→ WORK REQUIRED
Records follow. Select each line holding "Blue".

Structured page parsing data
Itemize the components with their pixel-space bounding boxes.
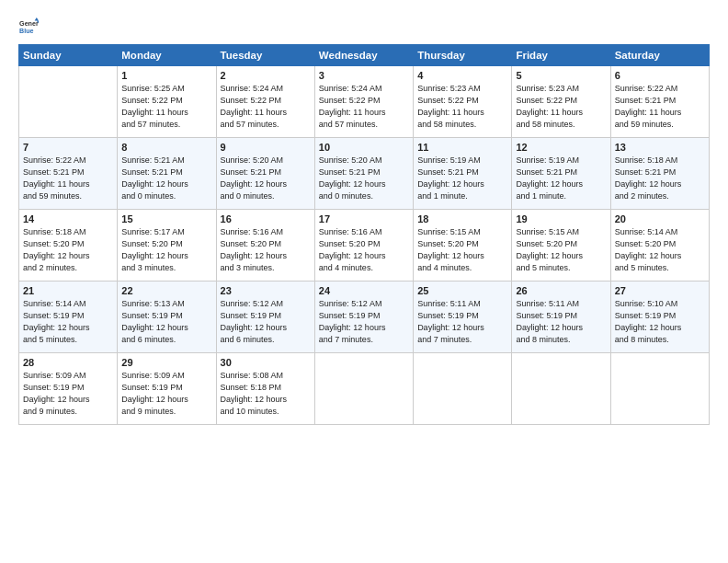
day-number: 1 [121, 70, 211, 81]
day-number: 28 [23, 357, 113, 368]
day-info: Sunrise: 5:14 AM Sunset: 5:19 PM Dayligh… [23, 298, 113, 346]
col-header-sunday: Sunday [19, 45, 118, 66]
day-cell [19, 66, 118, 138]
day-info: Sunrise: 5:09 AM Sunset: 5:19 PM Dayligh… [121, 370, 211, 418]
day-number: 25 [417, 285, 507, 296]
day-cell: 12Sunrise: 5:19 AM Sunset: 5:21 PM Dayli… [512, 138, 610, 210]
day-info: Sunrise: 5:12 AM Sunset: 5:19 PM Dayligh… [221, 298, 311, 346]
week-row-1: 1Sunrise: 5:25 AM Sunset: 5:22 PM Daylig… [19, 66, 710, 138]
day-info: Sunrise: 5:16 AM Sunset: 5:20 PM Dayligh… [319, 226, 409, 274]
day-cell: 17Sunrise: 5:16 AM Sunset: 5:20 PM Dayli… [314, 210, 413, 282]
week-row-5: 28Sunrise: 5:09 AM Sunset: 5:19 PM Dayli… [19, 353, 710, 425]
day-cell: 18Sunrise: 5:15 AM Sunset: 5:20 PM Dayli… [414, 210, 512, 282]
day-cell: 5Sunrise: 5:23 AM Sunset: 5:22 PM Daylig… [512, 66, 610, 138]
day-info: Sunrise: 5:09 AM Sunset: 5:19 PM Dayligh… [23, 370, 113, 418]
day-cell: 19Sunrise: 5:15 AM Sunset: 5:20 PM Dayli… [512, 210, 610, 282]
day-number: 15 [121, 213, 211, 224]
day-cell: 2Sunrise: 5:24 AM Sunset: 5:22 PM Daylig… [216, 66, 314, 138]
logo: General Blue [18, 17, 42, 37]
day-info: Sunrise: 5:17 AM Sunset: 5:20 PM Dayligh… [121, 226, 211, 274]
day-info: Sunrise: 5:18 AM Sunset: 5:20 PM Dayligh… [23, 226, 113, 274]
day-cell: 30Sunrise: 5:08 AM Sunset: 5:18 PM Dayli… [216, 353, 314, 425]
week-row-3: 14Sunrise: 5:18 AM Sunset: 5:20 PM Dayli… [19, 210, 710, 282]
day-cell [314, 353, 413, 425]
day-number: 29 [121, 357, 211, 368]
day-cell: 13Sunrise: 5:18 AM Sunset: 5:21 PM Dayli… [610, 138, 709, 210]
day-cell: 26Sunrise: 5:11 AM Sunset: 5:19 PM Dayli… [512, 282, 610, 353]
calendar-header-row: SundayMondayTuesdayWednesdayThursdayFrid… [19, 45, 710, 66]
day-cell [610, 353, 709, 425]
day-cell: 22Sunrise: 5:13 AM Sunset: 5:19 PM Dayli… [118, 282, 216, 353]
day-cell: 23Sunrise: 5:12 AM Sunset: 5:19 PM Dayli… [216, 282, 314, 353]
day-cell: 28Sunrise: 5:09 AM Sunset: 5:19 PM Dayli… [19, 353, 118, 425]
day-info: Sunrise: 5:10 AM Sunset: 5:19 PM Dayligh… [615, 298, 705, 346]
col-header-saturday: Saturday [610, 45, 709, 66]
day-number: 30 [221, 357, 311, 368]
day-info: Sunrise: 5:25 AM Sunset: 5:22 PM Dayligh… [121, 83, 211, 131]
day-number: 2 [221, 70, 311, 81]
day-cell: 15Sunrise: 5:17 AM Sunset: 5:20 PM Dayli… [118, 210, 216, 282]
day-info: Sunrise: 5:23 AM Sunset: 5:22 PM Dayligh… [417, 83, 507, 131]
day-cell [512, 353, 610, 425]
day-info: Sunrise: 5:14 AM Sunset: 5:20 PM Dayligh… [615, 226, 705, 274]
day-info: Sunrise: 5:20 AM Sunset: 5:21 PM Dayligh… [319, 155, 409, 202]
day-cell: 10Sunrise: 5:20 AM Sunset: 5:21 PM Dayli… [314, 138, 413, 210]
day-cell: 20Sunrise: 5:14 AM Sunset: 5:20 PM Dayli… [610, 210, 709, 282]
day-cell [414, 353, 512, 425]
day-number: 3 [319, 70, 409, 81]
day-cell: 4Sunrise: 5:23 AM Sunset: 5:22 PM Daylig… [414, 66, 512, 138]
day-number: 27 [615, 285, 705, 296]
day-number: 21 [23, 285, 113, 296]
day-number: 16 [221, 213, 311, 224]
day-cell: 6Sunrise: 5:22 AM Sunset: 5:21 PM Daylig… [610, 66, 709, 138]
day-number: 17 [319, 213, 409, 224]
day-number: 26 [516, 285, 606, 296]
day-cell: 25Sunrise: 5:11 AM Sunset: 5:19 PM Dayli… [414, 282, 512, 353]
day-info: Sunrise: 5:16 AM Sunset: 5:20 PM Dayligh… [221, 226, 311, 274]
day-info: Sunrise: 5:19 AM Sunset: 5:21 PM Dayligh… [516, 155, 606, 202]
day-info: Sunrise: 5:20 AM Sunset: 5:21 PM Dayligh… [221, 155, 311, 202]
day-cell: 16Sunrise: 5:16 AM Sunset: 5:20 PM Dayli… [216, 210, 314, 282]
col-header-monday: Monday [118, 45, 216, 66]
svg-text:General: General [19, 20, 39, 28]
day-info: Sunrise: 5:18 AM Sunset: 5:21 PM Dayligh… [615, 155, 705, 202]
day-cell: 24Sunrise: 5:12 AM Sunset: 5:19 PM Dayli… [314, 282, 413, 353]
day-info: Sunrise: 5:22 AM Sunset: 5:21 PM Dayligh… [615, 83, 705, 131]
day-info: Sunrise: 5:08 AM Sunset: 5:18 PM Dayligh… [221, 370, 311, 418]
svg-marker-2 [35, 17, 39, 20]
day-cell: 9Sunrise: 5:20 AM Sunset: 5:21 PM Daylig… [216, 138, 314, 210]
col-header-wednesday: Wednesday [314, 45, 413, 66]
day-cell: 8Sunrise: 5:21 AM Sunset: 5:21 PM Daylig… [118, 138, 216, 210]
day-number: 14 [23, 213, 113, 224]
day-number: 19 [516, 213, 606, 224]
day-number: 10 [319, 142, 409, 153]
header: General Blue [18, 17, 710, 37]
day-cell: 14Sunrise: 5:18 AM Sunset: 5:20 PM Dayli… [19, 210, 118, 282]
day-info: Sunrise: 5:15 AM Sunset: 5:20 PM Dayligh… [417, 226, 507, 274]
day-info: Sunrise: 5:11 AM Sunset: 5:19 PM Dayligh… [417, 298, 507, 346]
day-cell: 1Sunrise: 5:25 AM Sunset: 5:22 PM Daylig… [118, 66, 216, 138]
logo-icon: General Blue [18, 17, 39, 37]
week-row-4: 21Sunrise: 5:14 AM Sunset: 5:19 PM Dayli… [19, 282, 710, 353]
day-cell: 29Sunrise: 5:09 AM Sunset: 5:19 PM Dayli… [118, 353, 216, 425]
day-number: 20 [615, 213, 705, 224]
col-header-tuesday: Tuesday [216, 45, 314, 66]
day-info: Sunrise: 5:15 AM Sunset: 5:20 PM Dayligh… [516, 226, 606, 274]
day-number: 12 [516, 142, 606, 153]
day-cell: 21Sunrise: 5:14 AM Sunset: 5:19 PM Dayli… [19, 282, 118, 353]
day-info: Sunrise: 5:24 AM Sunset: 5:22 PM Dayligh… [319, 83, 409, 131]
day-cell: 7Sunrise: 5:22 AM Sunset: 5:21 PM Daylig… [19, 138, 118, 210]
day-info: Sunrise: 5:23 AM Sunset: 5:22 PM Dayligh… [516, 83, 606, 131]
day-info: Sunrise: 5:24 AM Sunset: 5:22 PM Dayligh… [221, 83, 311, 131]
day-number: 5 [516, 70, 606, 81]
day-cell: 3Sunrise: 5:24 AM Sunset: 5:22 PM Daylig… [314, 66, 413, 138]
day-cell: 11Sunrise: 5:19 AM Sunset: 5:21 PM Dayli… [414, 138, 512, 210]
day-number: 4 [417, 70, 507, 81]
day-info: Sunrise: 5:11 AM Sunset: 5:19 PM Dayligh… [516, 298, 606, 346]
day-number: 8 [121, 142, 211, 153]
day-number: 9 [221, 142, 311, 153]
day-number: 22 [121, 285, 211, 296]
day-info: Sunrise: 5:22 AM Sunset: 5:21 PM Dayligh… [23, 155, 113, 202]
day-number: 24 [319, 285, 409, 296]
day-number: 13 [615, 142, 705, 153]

→ RESPONSE
logo: General Blue [18, 17, 42, 37]
header: General Blue [18, 17, 710, 37]
logo-icon: General Blue [18, 17, 39, 37]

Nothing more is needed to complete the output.